I attended the opening of St Walburge's Church yesterday - as a Shrine given over to the Institute of Christ the King in a bold and inspired move by Bishop Michael Campbell of Lancaster. I'm sure it must have been a decision that took a leap of faith - given that there is still an unaccountable hostility in some quarters when it comes to making provision for the Mass of Ages. What a splendid and uplifting sight to see such a vast church packed with people of all ages and celebrating the liturgy for which it was surely built. Built on the outskirts of Preston city centre, the area has become depopulated over the years and so the parish was struggling valiantly to cope with maintaining this iconic building.
Its not just about the building, of course, but the living presence of the Church in this particular area. Just as any family needs a house to call home, the Church, which is the living Body of Christ, needs a home in which to dwell, to grow, to love and to make others welcome. Here is a home that can call people to it by its size and visibility. I'm sure the Fathers of the Institute will make the welcome of all who venture in as splendid as the Church which the Bishop of Lancaster has so generously given them.

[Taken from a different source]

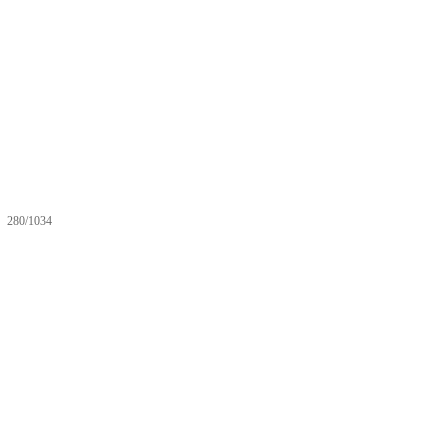
280/1034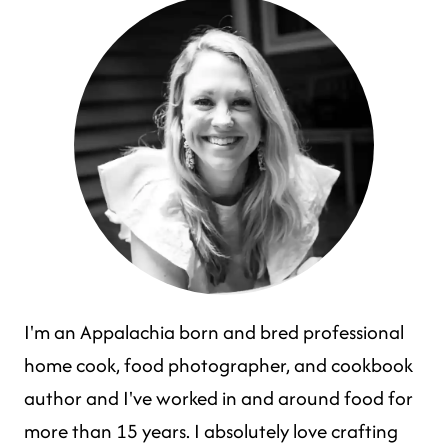
I'm an Appalachia born and bred professional
home cook, food photographer, and cookbook
author and I've worked in and around food for
more than 15 years. I absolutely love crafting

Great to see a church full of people!
Thanks to Martin Gardener for these photos (which I lifted from his Flickr site - I was unable to find a way of getting in touch to ask formal permission, so I hope that's okay.) There are plenty of great photos of the day on his site here.
Bishop Campbells' Homily.
The Apostle counsels us today that if we are to boast or glory it should be in the Lord. So it is
therefore, first and foremost, with a profound sense of gratitude to almighty God that we
are here today to witness the beginning of a new phase in the history of this venerable
church of Saint Walburge. To pick up the image of Christ in the gospel parable, in recent
years, for a variety of reasons, there has not been as much oil as we would have wished for
in the lamp that is St. Walburge’s church. The city of Preston has rightly taken pride in its
long Catholic and Christian history, and a powerful symbol of that history has been St.
Walburge’s, visible from near and far through its unique spire. The question has often been
asked during these last decades, what is the future of St. Walburge’s, will it continue and
remain open as a house of prayer and worship as originally envisaged by the founding Jesuit
fathers over one hundred and fifty years ago?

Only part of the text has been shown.